LINCOLN, Neb. — Officials in a small Nebraska city were preparing Wednesday to enforce voter-approved illegal immigration rules, despite the threat of federal lawsuits after the measure goes into effect.
Fremont officials said that police will start enforcing the measure 30 days after the results of a special city election are certified. Nearly 60 percent of voters decided Tuesday to keep the ordinance, which requires renters to get a $5 permit and swear they have legal permission to live in the United States.

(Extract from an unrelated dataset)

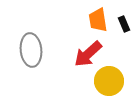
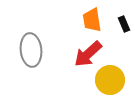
orange trapezoid: moved 6 px left
yellow circle: moved 1 px right, 1 px up
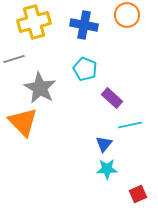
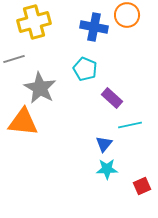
blue cross: moved 10 px right, 2 px down
orange triangle: rotated 40 degrees counterclockwise
red square: moved 4 px right, 8 px up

Jennifer Bixby, Fremont’s City Council president, said officials would respect the voters’ decision on the measure, which was first approved by a smaller margin in 2010. Critics pushed for the new vote, saying the housing restrictions would be ineffective and might cost Fremont millions of dollars in legal fees and lost federal grants. They also said it was hurting the city’s image.
‘‘The council now feels comfortable that the community has knowledge of both the short- and long-term costs to implement this,’’ Bixby said.
The results could be certified at the council’s next meetings on Feb. 25 or March 11.
Amy Miller, executive director of the American Civil Liberties Union of Nebraska, said her group will keep close tabs on the city and will consider a new lawsuit if tenants report discrimination. A federal appeals panel upheld the ordinance in June but left an opening for future suits if people can show that the rules have resulted in discrimination.